(Page images and extracted text)
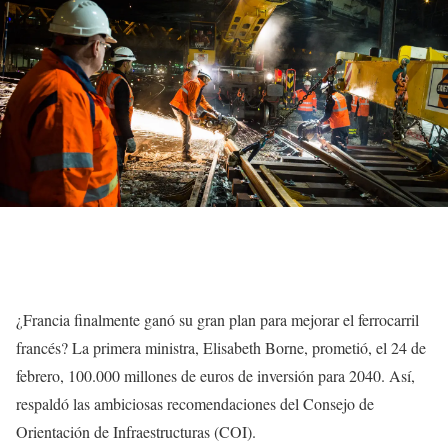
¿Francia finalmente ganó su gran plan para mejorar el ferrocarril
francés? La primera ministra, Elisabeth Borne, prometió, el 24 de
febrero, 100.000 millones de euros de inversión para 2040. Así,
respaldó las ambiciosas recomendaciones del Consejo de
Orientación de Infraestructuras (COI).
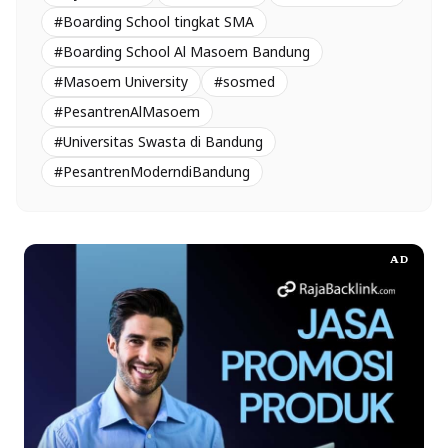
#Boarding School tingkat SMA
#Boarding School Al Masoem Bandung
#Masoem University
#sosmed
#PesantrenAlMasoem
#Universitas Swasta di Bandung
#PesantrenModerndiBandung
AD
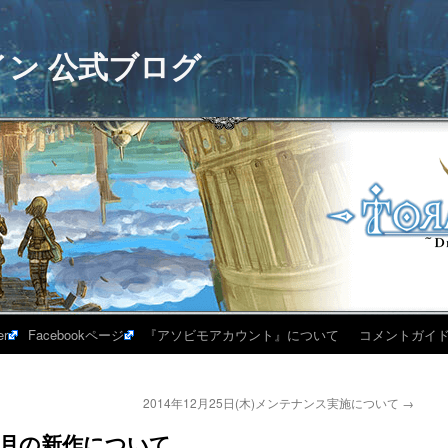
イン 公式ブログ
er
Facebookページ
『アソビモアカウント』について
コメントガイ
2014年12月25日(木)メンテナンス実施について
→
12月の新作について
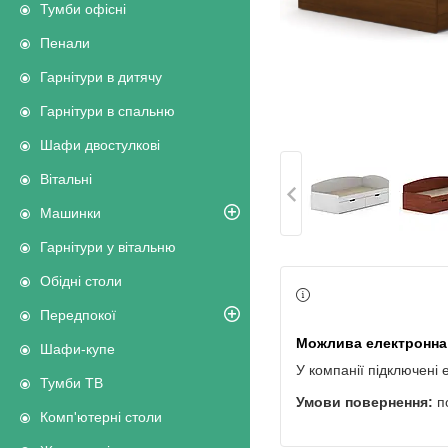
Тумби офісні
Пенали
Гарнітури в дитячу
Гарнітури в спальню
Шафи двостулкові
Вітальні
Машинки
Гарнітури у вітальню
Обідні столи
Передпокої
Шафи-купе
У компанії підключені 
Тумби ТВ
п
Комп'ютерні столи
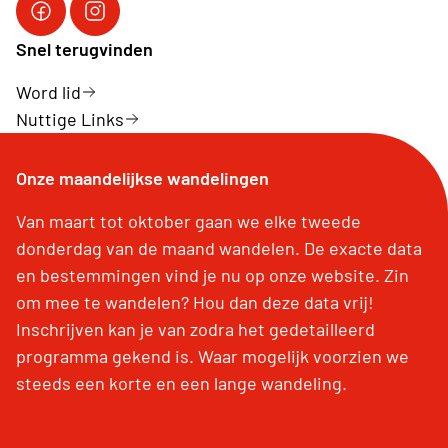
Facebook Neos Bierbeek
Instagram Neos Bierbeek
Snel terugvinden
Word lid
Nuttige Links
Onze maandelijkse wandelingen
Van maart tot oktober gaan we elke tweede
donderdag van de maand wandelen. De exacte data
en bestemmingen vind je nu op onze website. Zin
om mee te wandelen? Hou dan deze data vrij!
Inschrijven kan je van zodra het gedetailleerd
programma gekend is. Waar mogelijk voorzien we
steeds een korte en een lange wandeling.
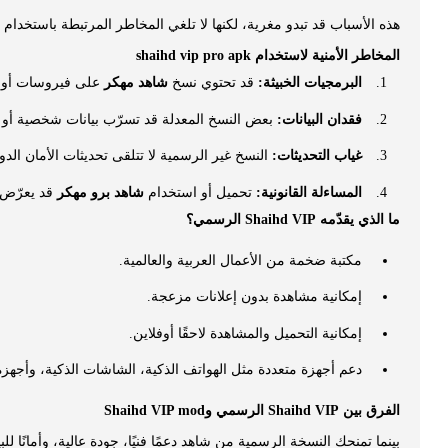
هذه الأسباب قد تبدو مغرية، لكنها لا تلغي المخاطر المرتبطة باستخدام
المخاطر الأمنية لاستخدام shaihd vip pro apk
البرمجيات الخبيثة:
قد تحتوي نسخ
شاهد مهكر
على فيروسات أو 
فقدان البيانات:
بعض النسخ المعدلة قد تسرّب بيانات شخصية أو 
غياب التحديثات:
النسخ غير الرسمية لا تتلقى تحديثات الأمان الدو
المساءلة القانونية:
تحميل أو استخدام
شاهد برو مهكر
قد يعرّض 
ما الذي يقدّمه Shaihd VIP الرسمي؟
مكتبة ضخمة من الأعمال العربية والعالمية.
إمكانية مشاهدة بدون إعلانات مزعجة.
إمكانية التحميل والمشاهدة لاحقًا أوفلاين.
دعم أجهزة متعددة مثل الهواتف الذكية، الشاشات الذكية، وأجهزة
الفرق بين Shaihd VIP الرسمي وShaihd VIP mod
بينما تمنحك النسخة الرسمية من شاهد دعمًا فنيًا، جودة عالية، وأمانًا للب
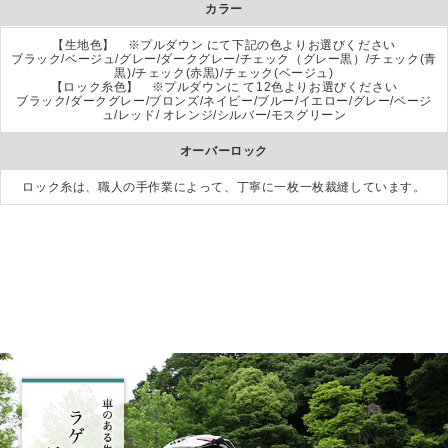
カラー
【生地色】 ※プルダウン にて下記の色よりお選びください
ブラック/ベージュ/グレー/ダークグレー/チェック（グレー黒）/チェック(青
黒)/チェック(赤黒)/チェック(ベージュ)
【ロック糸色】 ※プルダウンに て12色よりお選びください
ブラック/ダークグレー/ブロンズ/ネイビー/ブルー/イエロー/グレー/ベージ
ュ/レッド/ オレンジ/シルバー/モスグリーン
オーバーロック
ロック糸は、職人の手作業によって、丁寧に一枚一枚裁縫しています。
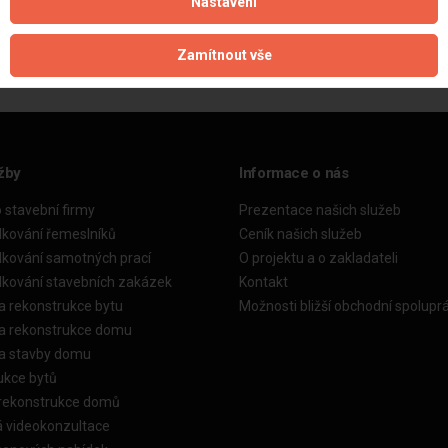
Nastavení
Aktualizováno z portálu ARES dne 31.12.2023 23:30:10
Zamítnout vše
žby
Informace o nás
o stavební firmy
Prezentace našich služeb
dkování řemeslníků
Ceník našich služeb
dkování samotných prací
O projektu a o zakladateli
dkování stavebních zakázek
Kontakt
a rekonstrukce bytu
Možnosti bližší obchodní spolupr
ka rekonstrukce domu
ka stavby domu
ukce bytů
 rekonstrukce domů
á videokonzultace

(Assignment) Print each record exactly as it stands, omitting the pictures.

(Written response)
¿Francia finalmente ganó su gran plan para mejorar el ferrocarril
francés? La primera ministra, Elisabeth Borne, prometió, el 24 de
febrero, 100.000 millones de euros de inversión para 2040. Así,
respaldó las ambiciosas recomendaciones del Consejo de
Orientación de Infraestructuras (COI).
#Boarding School tingkat SMA
#Boarding School Al Masoem Bandung
#Masoem University
#sosmed
#PesantrenAlMasoem
#Universitas Swasta di Bandung
#PesantrenModerndiBandung
AD
イン 公式ブログ
er
Facebookページ
『アソビモアカウント』について
コメントガイ
2014年12月25日(木)メンテナンス実施について
→
12月の新作について
Тумби офісні
Пенали
Гарнітури в дитячу
Гарнітури в спальню
Шафи двостулкові
Вітальні
Машинки
Гарнітури у вітальню
Обідні столи
Передпокої
Шафи-купе
У компанії підключені 
Тумби ТВ
п
Комп'ютерні столи
Facebook Neos Bierbeek
Instagram Neos Bierbeek
Snel terugvinden
Word lid
Nuttige Links
Onze maandelijkse wandelingen
Van maart tot oktober gaan we elke tweede
donderdag van de maand wandelen. De exacte data
en bestemmingen vind je nu op onze website. Zin
om mee te wandelen? Hou dan deze data vrij!
Inschrijven kan je van zodra het gedetailleerd
programma gekend is. Waar mogelijk voorzien we
steeds een korte en een lange wandeling.
هذه الأسباب قد تبدو مغرية، لكنها لا تلغي المخاطر المرتبطة باستخدام
المخاطر الأمنية لاستخدام shaihd vip pro apk
البرمجيات الخبيثة:
قد تحتوي نسخ
شاهد مهكر
على فيروسات أو 
فقدان البيانات:
بعض النسخ المعدلة قد تسرّب بيانات شخصية أو 
غياب التحديثات:
النسخ غير الرسمية لا تتلقى تحديثات الأمان الدو
المساءلة القانونية:
تحميل أو استخدام
شاهد برو مهكر
قد يعرّض 
ما الذي يقدّمه Shaihd VIP الرسمي؟
مكتبة ضخمة من الأعمال العربية والعالمية.
إمكانية مشاهدة بدون إعلانات مزعجة.
إمكانية التحميل والمشاهدة لاحقًا أوفلاين.
دعم أجهزة متعددة مثل الهواتف الذكية، الشاشات الذكية، وأجهزة
الفرق بين Shaihd VIP الرسمي وShaihd VIP mod
بينما تمنحك النسخة الرسمية من شاهد دعمًا فنيًا، جودة عالية، وأمانًا للب
カラー
【生地色】 ※プルダウン にて下記の色よりお選びください
ブラック/ベージュ/グレー/ダークグレー/チェック（グレー黒）/チェック(青
黒)/チェック(赤黒)/チェック(ベージュ)
【ロック糸色】 ※プルダウンに て12色よりお選びください
ブラック/ダークグレー/ブロンズ/ネイビー/ブルー/イエロー/グレー/ベージ
ュ/レッド/ オレンジ/シルバー/モスグリーン
オーバーロック
ロック糸は、職人の手作業によって、丁寧に一枚一枚裁縫しています。
Nastavení
Aktualizováno z portálu ARES dne 31.12.2023 23:30:10
Zamítnout vše
žby
Informace o nás
o stavební firmy
Prezentace našich služeb
dkování řemeslníků
Ceník našich služeb
dkování samotných prací
O projektu a o zakladateli
dkování stavebních zakázek
Kontakt
a rekonstrukce bytu
Možnosti bližší obchodní spolupr
ka rekonstrukce domu
ka stavby domu
ukce bytů
 rekonstrukce domů
á videokonzultace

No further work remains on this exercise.